If you’re interested in cryptocurrency past its value in utility, then you might be considering investing in some of it. Interestingly enough, investing in cryptocurrency isn’t as different as investing in any other stock for the most part.
For example, if you’re looking to participate in an Initial Coin Offering (ICO), it’s up to you to do your own due diligence. Much like regular companies going public, companies offering ICOs will generally release prospectus to attract investors.
A good sign will be the reputation of the company doing the ICO, along with whom other notable investors are. Since these are all likely to be digital offerings you also need to be aware of whether you’re buying a slice of the company or merely some value equivalent in the cryptocurrency.
ICO vs Dot Com Burst
Investors who were around for the dot com burst also have to be aware that there is a distinction between a currency that is new and that is still under development. Developmental currencies are much higher in risk profile and the company carrying out the ICO is likely looking for funds to further develop it.
While all of this may be the ‘same old’ for seasoned investors, the digital nature brings to the surface yet another risk – security (read more here).

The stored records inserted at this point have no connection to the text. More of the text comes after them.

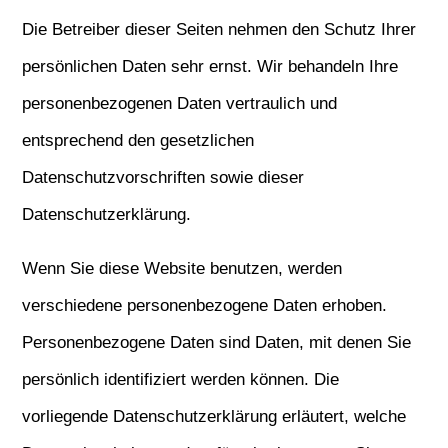
Die Betreiber dieser Seiten nehmen den Schutz Ihrer
persönlichen Daten sehr ernst. Wir behandeln Ihre
personenbezogenen Daten vertraulich und
entsprechend den gesetzlichen
Datenschutzvorschriften sowie dieser
Datenschutzerklärung.
Wenn Sie diese Website benutzen, werden
verschiedene personenbezogene Daten erhoben.
Personenbezogene Daten sind Daten, mit denen Sie
persönlich identifiziert werden können. Die
vorliegende Datenschutzerklärung erläutert, welche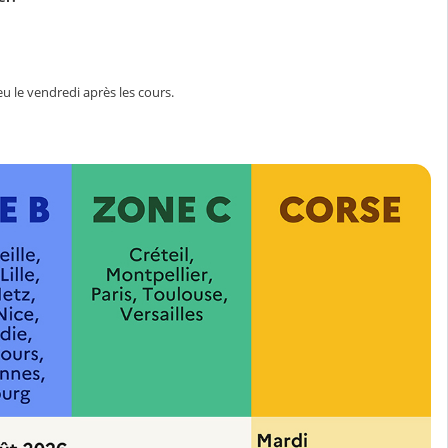
eu le vendredi après les cours.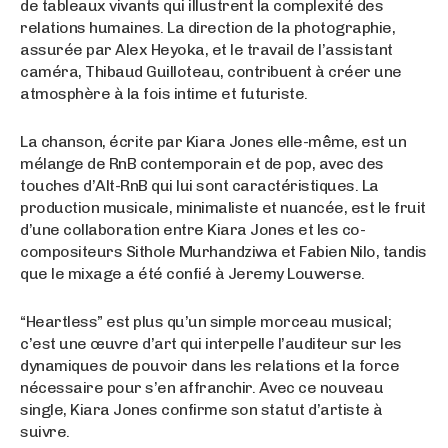
de tableaux vivants qui illustrent la complexité des
relations humaines. La direction de la photographie,
assurée par Alex Heyoka, et le travail de l’assistant
caméra, Thibaud Guilloteau, contribuent à créer une
atmosphère à la fois intime et futuriste.
La chanson, écrite par Kiara Jones elle-même, est un
mélange de RnB contemporain et de pop, avec des
touches d’Alt-RnB qui lui sont caractéristiques. La
production musicale, minimaliste et nuancée, est le fruit
d’une collaboration entre Kiara Jones et les co-
compositeurs Sithole Murhandziwa et Fabien Nilo, tandis
que le mixage a été confié à Jeremy Louwerse.
“Heartless” est plus qu’un simple morceau musical;
c’est une œuvre d’art qui interpelle l’auditeur sur les
dynamiques de pouvoir dans les relations et la force
nécessaire pour s’en affranchir. Avec ce nouveau
single, Kiara Jones confirme son statut d’artiste à
suivre.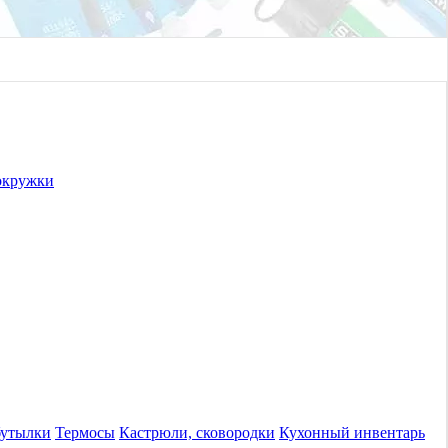
окружки
бутылки
Термосы
Кастрюли, сковородки
Кухонный инвентарь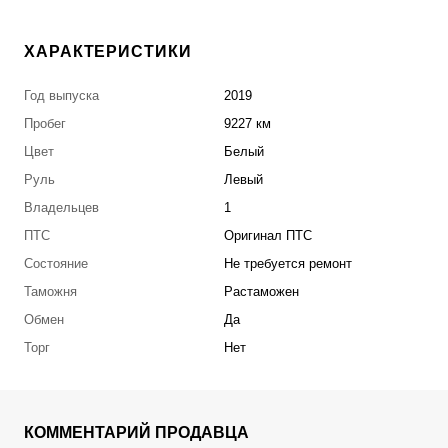
ХАРАКТЕРИСТИКИ
Год выпуска
2019
Пробег
9227 км
Цвет
Белый
Руль
Левый
Владельцев
1
ПТС
Оригинал ПТС
Состояние
Не требуется ремонт
Таможня
Растаможен
Обмен
Да
Торг
Нет
КОММЕНТАРИЙ ПРОДАВЦА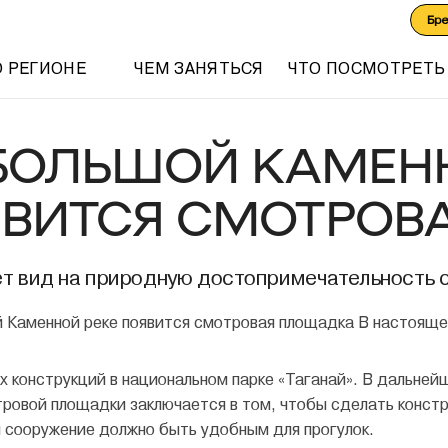
Бр
О РЕГИОНЕ
ЧЕМ ЗАНЯТЬСЯ
ЧТО ПОСМОТРЕТЬ
БОЛЬШОЙ КАМЕН
ВИТСЯ СМОТРОВ
ет вид на природную достопримечательность с
В настоящее
х конструкций в национальном парке «Таганай». В дальне
ровой площадки заключается в том, чтобы сделать конс
я сооружение должно быть удобным для прогулок.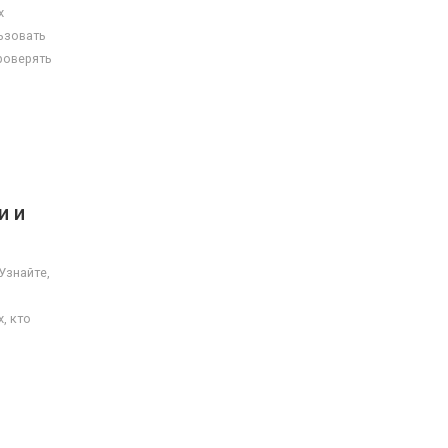
х
ьзовать
роверять
и и
Узнайте,
, кто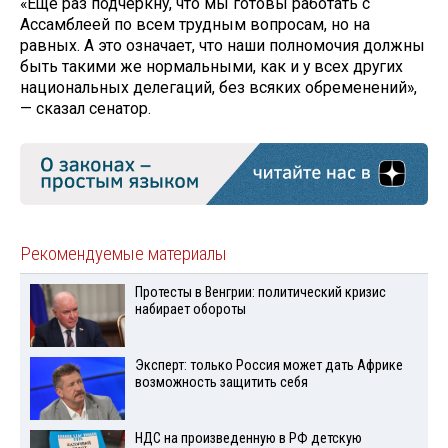
«Ещё раз подчеркну, что мы готовы работать с
Ассамблеей по всем трудным вопросам, но на
равных. А это означает, что наши полномочия должны
быть такими же нормальными, как и у всех других
национальных делегаций, без всяких обременений»,
— сказал сенатор.
Рекомендуемые материалы
Протесты в Венгрии: политический кризис
набирает обороты
Эксперт: только Россия может дать Африке
возможность защитить себя
НДС на произведенную в РФ детскую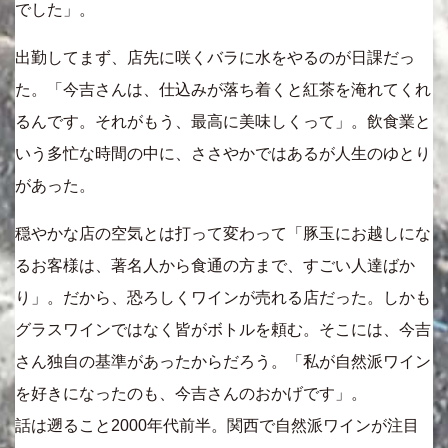
でした」。
出勤してまず、店先に咲くバラに水をやるのが日課だっ
た。「今吉さんは、仕込みが落ち着くと紅茶を淹れてくれ
るんです。それがもう、最高に美味しくって」。飲食業と
いう多忙な時間の中に、ささやかではあるが人生のゆとり
があった。
穏やかな店の空気とは打って変わって「豚玉にお越しにな
るお客様は、著名人から食通の方まで、すごい人達ばか
り」。だから、恐ろしくワインが売れる店だった。しかも
グラスワインではなく皆がボトルを頼む。そこには、今吉
さん独自の基準があったからだろう。「私が自然派ワイン
を好きになったのも、今吉さんのおかげです」。
話は遡ること2000年代前半。関西で自然派ワインが注目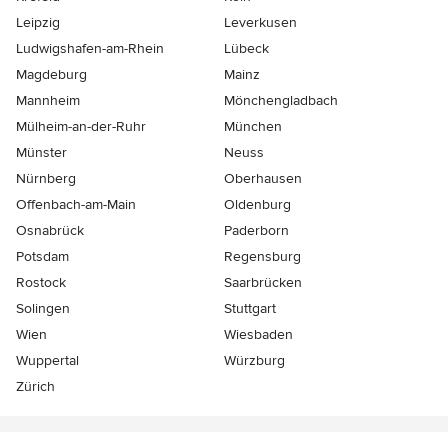
Leipzig
Leverkusen
Ludwigshafen-am-Rhein
Lübeck
Magdeburg
Mainz
Mannheim
Mönchen­gladbach
Mülheim-an-der-Ruhr
München
Münster
Neuss
Nürnberg
Oberhausen
Offenbach-am-Main
Oldenburg
Osnabrück
Paderborn
Potsdam
Regensburg
Rostock
Saarbrücken
Solingen
Stuttgart
Wien
Wiesbaden
Wuppertal
Würzburg
Zürich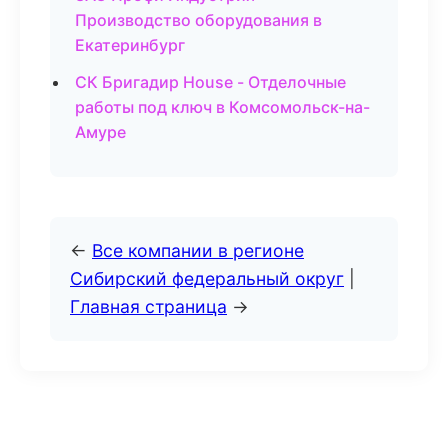
Производство оборудования в
Екатеринбург
СК Бригадир House - Отделочные
работы под ключ в Комсомольск-на-
Амуре
←
Все компании в регионе
Сибирский федеральный округ
|
Главная страница
→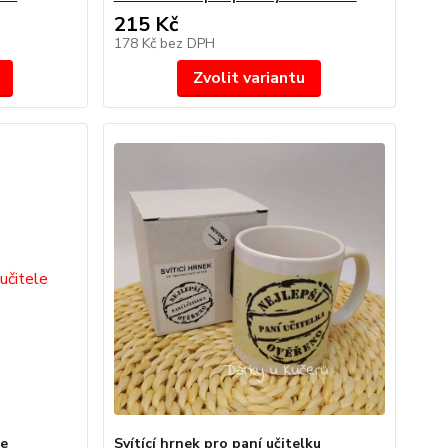
215 Kč
178 Kč
bez DPH
Zvolit variantu
le
Svítící hrnek pro paní učitelku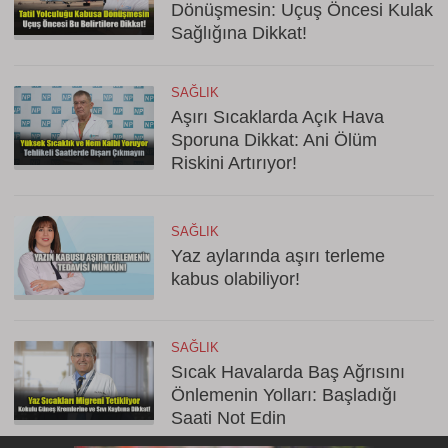
Dönüşmesin: Uçuş Öncesi Kulak
Sağlığına Dikkat!
SAĞLIK
Aşırı Sıcaklarda Açık Hava
Sporuna Dikkat: Ani Ölüm
Riskini Artırıyor!
SAĞLIK
Yaz aylarında aşırı terleme
kabus olabiliyor!
SAĞLIK
Sıcak Havalarda Baş Ağrısını
Önlemenin Yolları: Başladığı
Saati Not Edin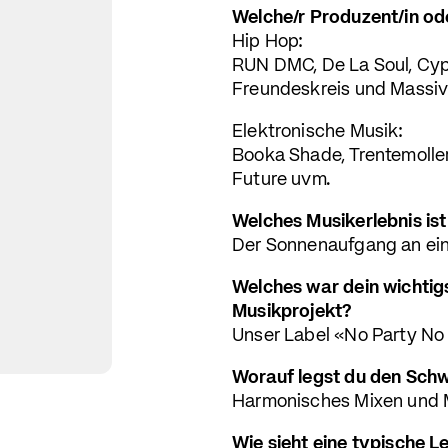
Welche/r Produzent/in od
Hip Hop:
RUN DMC, De La Soul, Cyp
Freundeskreis und Massi
Elektronische Musik:
Booka Shade, Trentemoller
Future uvm.
Welches Musikerlebnis ist 
Der Sonnenaufgang an ei
Welches war dein wichtigs
Musikprojekt?
Unser Label «No Party No 
Worauf legst du den Sch
Harmonisches Mixen und 
Wie sieht eine typische Le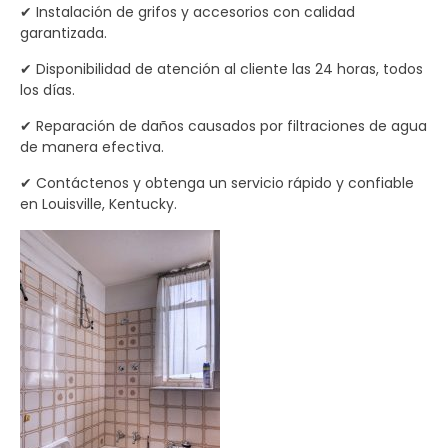
✔ Instalación de grifos y accesorios con calidad
garantizada.
✔ Disponibilidad de atención al cliente las 24 horas, todos
los días.
✔ Reparación de daños causados por filtraciones de agua
de manera efectiva.
✔ Contáctenos y obtenga un servicio rápido y confiable
en Louisville, Kentucky.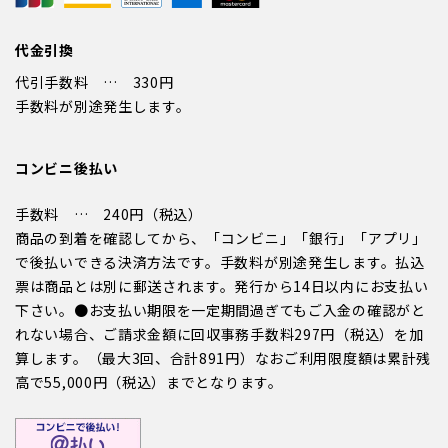
代金引換
代引手数料 … 330円
手数料が別途発生します。
コンビニ後払い
手数料 … 240円（税込）
商品の到着を確認してから、「コンビニ」「銀行」「アプリ」
で後払いできる決済方法です。手数料が別途発生します。払込
票は商品とは別に郵送されます。発行から14日以内にお支払い
下さい。●お支払い期限を一定期間過ぎてもご入金の確認がと
れない場合、ご請求金額に回収事務手数料297円（税込）を加
算します。（最大3回、合計891円）なおご利用限度額は累計残
高で55,000円（税込）までとなります。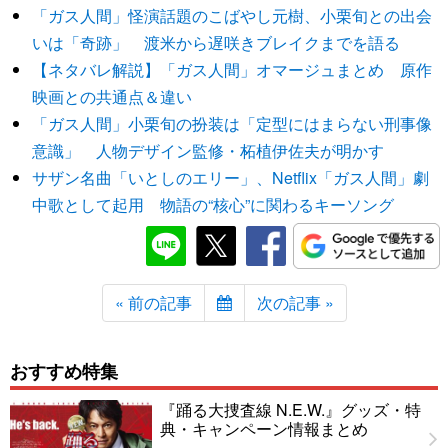
「ガス人間」怪演話題のこばやし元樹、小栗旬との出会
いは「奇跡」 渡米から遅咲きブレイクまでを語る
【ネタバレ解説】「ガス人間」オマージュまとめ 原作
映画との共通点＆違い
「ガス人間」小栗旬の扮装は「定型にはまらない刑事像
意識」 人物デザイン監修・柘植伊佐夫が明かす
サザン名曲「いとしのエリー」、Netflix「ガス人間」劇
中歌として起用 物語の“核心”に関わるキーソング
« 前の記事
次の記事 »
おすすめ特集
『踊る大捜査線 N.E.W.』グッズ・特
典・キャンペーン情報まとめ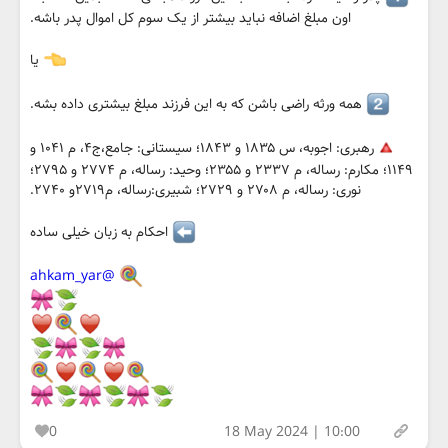
اون مبلغ اضافه نباید بیشتر از یک سوم کل اموال پدر باشه.
یا
همه ورثه راضی باشن که به این فرزند مبلغ بیشتری داده بشه‌.
رهبری: اجوبه، س ۱۸۳۵ و ۱۸۴۳؛ سیستانی: جامع،ج۴، م ۱۰۴۱ و
۱۱۴۹؛ مکارم: رساله، م ۲۳۳۷ و ۲۳۵۵؛ وحید: رساله، م ۲۷۷۴ و ۲۷۹۵؛
نوری: رساله، م ۲۷۰۸ و ۲۷۲۹؛ شبیری:رساله، م۲۷۱۹و ۲۷۴۰.
احکام به زبان خیلی ساده
@ahkam_yar
0
18 May 2024 | 10:00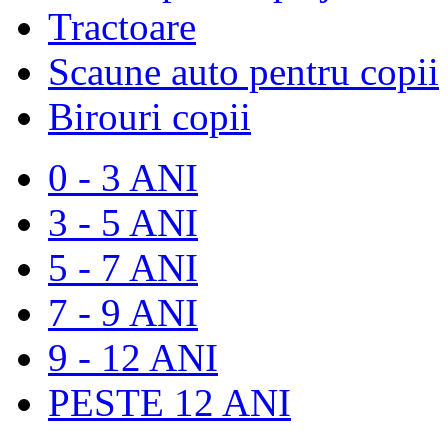
Tractoare
Scaune auto pentru copii
Birouri copii
0 - 3 ANI
3 - 5 ANI
5 - 7 ANI
7 - 9 ANI
9 - 12 ANI
PESTE 12 ANI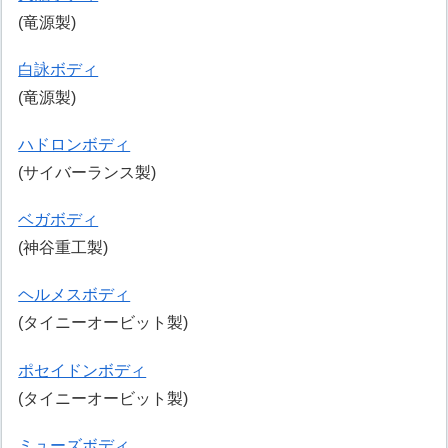
(竜源製)
白詠ボディ
(竜源製)
ハドロンボディ
(サイバーランス製)
ベガボディ
(神谷重工製)
ヘルメスボディ
(タイニーオービット製)
ポセイドンボディ
(タイニーオービット製)
ミューズボディ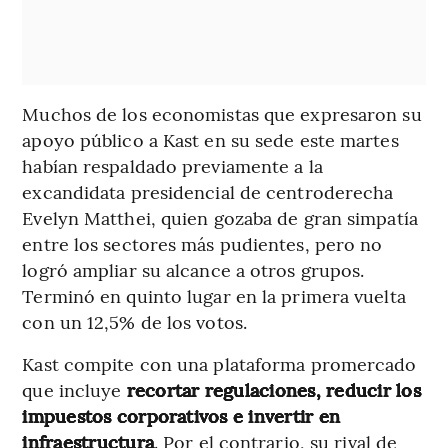
Muchos de los economistas que expresaron su
apoyo público a Kast en su sede este martes
habían respaldado previamente a la
excandidata presidencial de centroderecha
Evelyn Matthei, quien gozaba de gran simpatía
entre los sectores más pudientes, pero no
logró ampliar su alcance a otros grupos.
Terminó en quinto lugar en la primera vuelta
con un 12,5% de los votos.
Kast compite con una plataforma promercado
que incluye
recortar regulaciones, reducir los
impuestos corporativos e invertir en
infraestructura
. Por el contrario, su rival de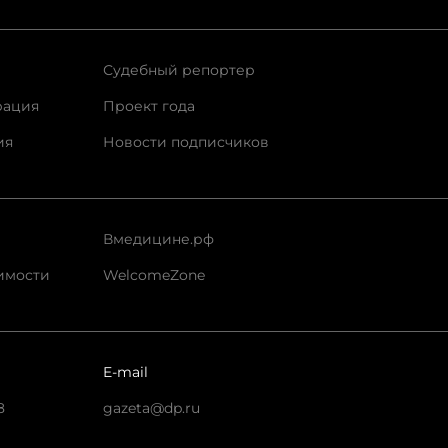
Судебный репортер
рация
Проект года
ия
Новости подписчиков
Вмедицине.рф
имости
WelcomeZone
E-mail
8
gazeta@dp.ru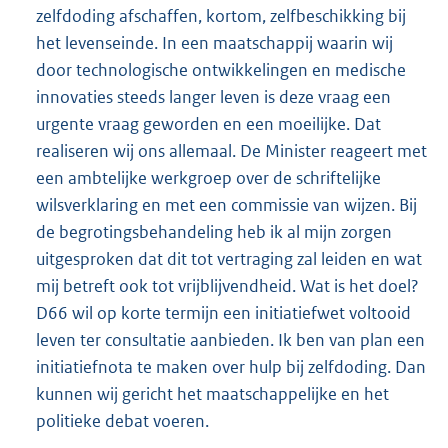
zelfdoding afschaffen, kortom, zelfbeschikking bij
het levenseinde. In een maatschappij waarin wij
door technologische ontwikkelingen en medische
innovaties steeds langer leven is deze vraag een
urgente vraag geworden en een moeilijke. Dat
realiseren wij ons allemaal. De Minister reageert met
een ambtelijke werkgroep over de schriftelijke
wilsverklaring en met een commissie van wijzen. Bij
de begrotingsbehandeling heb ik al mijn zorgen
uitgesproken dat dit tot vertraging zal leiden en wat
mij betreft ook tot vrijblijvendheid. Wat is het doel?
D66 wil op korte termijn een initiatiefwet voltooid
leven ter consultatie aanbieden. Ik ben van plan een
initiatiefnota te maken over hulp bij zelfdoding. Dan
kunnen wij gericht het maatschappelijke en het
politieke debat voeren.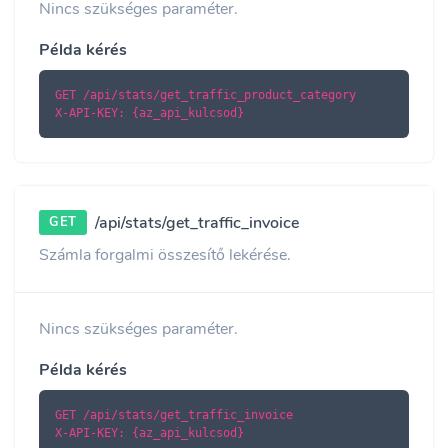
Nincs szükséges paraméter.
Példa kérés
GET /api/stats/get_traffic_product_category

X-API-KEY: {az_api_kulcsod}
/api/stats/get_traffic_invoice
GET
Számla forgalmi összesítő lekérése.
Nincs szükséges paraméter.
Példa kérés
GET /api/stats/get_traffic_invoice

X-API-KEY: {az_api_kulcsod}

Final Thoughts: No Harm Trying
As you can see, while cryptocurrency may be a little daunting, the mechanics of it aren’t really different from other forms of digital currency. In fact, the security on cryptocurrency is often much higher than most digital wallets can provide.
There isn’t much harm in signing up for a cryptocurrency wallet and buying small amounts of currency to experiment with. As long as you don’t dump your life savings into your crypto wallet, you should be fine.